Remember “Nuclear power? No thanks”? That sunny, smiling sticker which was almost standard on the back of every Citroen Deux Cheveaux? How we smiled at such naivety. Nuclear power was the future. The fume-belching little 2CV may have gone the way of the Trabant, but after another grim week for the nuclear industry,  it seems those stickers may have been right after all.

A financially viable nuclear power station looks increasingly like a mirage. Even the eye-watering guarantee from the UK taxpayer for Hinkley Point C is insufficient to cover the risk that building it will bankrupt EDF. Toshiba’s woes have claimed the scalp of its president. Hitachi is signalling that its project in Anglesey needs government backing to proceed.

It’s telling that after 60 years of mostly successful operation, commercial viability still eludes the nuclear power industry. Perhaps we have been lucky to have avoided serious accidents, and the decommissioning costs were hugely underestimated, but the combination of ever-rising safety demands and cheap hydrocarbons has destroyed its economics. Appealing for fresh state aid looks like a desperate last throw of the nuclear dice. If an industry cannot finance its own projects after half a century of development, it may be time to try another industry.

Fortunately, other industries are available. The cheapest and quickest fix is to build gas-fired power stations, to tap into worldwide abundance and increasingly diverse supply, even before domestic fracking gets going in the UK. Unfortunately the artificial barriers imposed by today’s energy policy are preventing this subsidy-free solution. For the longer term, the price of solar energy continues to fall and smart meters that really are smart will start managing the demand side of the equation. Even offshore wind looks a better bet than nuclear, as battery technology evolves.

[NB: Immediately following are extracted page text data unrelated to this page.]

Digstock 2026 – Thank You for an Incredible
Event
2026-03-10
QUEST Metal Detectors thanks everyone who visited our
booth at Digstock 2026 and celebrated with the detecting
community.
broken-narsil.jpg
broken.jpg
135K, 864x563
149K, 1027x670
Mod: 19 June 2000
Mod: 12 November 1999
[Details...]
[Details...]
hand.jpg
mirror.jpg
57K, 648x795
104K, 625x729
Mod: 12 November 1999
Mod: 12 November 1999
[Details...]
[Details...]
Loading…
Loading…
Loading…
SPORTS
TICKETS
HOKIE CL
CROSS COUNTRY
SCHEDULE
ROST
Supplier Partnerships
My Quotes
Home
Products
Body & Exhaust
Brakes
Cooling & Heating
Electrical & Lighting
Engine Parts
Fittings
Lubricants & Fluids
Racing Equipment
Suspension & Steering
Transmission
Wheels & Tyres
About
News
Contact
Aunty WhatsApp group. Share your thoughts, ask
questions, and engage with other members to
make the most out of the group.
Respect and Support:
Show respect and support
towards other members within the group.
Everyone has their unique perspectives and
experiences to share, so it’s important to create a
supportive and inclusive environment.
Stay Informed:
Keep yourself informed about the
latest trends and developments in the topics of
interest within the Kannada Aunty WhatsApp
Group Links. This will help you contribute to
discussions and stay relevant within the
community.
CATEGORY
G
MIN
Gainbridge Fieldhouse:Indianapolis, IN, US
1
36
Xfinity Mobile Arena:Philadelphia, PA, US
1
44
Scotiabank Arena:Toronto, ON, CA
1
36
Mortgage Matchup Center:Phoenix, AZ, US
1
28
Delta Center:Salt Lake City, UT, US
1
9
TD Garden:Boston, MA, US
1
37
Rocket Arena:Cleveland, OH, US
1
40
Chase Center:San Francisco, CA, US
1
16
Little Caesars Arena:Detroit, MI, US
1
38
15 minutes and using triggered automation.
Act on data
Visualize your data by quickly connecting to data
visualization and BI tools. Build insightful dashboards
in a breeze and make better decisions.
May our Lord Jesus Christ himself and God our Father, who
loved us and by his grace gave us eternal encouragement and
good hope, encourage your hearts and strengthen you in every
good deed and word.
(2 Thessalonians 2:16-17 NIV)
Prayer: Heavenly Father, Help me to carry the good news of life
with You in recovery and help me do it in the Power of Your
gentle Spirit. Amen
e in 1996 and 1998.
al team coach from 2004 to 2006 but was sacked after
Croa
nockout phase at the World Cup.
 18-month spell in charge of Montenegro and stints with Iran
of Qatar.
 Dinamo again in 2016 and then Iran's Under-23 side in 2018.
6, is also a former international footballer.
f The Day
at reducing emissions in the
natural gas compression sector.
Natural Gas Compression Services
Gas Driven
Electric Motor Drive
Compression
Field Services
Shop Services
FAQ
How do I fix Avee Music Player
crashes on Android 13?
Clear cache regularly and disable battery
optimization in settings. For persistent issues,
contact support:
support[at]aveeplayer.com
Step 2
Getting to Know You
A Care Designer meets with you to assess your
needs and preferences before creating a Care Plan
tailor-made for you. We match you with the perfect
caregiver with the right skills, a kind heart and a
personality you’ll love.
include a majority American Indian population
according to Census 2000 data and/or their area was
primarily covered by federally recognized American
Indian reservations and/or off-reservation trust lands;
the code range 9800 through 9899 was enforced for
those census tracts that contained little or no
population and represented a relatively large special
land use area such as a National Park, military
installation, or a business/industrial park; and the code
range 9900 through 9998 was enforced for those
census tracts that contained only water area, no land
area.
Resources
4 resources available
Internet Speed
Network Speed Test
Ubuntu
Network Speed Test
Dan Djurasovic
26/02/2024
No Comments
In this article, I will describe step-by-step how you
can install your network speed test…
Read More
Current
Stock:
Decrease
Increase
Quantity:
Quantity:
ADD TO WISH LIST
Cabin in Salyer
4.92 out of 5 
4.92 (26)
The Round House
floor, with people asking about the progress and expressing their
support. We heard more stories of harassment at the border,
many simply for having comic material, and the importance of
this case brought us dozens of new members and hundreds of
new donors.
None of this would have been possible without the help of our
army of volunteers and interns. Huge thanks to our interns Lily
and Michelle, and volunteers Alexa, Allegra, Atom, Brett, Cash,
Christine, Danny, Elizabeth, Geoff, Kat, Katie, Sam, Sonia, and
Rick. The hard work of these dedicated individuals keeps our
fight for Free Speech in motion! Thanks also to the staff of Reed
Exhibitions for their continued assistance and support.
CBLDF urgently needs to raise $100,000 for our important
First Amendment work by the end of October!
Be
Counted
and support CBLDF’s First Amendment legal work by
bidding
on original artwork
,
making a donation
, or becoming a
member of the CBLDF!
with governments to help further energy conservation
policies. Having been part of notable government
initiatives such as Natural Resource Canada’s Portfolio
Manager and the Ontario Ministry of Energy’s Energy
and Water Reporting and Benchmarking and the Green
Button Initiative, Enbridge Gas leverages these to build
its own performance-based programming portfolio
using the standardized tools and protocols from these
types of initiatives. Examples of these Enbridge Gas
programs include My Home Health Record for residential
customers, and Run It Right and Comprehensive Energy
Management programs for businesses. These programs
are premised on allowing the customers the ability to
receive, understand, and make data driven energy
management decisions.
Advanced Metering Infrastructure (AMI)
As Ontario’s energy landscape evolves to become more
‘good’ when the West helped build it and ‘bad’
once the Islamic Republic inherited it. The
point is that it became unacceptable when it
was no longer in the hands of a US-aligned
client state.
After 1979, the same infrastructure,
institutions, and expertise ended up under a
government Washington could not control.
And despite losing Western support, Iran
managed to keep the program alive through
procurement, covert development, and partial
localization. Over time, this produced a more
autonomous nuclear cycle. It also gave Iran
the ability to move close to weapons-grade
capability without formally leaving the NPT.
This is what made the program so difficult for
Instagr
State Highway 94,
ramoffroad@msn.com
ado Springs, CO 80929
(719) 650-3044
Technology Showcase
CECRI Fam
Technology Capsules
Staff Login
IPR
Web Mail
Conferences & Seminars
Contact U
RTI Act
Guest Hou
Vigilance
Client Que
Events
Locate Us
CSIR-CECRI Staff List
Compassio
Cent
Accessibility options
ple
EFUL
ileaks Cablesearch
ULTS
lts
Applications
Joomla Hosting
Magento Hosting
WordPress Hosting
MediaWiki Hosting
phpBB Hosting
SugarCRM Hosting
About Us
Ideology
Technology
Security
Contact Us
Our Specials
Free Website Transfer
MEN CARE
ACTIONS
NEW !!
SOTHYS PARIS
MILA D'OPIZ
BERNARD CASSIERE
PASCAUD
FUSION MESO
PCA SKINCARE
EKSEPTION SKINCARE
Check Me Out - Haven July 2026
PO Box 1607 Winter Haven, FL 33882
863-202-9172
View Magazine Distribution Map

Instead, we have a cat’s-cradle of subsidies to generate electricity and, through grants for electric cars, subsidies to use more of it. This was self-evidently stupid, even before the impact of the seismic changes across the Atlantic, where cheap energy is a cornerstone of Trumpenomics. Subsidising “green” power generation in the UK will not prevent our competitiveness decreasing as America pumps up its output of oil and gas.

Abandoning nuclear means facing reality on the likely path of future carbon dioxide emissions. It means repealing the Climate Change Act, with its arbitrary targets for dramatic cuts, passed near-unanimously by parliament in 2007 in an orgy of self-indulgence. Legislate in haste, repent at leisure.

Cazenove’s star buy

Mining analysts tend to tell their clients to buy at the top (when everything looks wonderful) and sell at the bottom (when prices are depressed enough to threaten bankruptcy). Cazenove’s 51-page tome on the joys of digging fertiliser out of Yorkshire at least avoids this trap, since the price of Sirius Minerals has more than halved in six months. The brokers think the shares could now more than double.

There’s plenty there to mine, but it’s underneath a National Park, so must be spirited out without disturbing the landscape. The proposed solution is a 23-mile underground conveyor, which would be a world first by about 22 miles. The mechanics scarcely bear thinking about.

The financing is almost as heroic as the engineering, with over 4bn shares, a convertible bond, and a royalty deal on top of the debt. Those who paid 20p a share in the last finance round are 2p a share down already, and can only hope that Caz is right, and this is Sirius’ darkest hour.

 

Quite right, quite meaningless

So, Rolls-Royce. A £4.6bn loss and an unchanged dividend. Something wrong here, surely? Aren’t dividends supposed to reflect what the company earns, rather than some sort of semi-obligation? Ah well, you see, £4.4bn of the loss is a write-down of currency hedging, not cash at all, merely a book-keeping exercise to trim the hedges to their market height after the fall in sterling. It’s as if you had to set a fall in the value of your house against your income. The accounting rules oblige Rolls to do this and thus, as the profit and loss account becomes more and more accurate, it means less and less.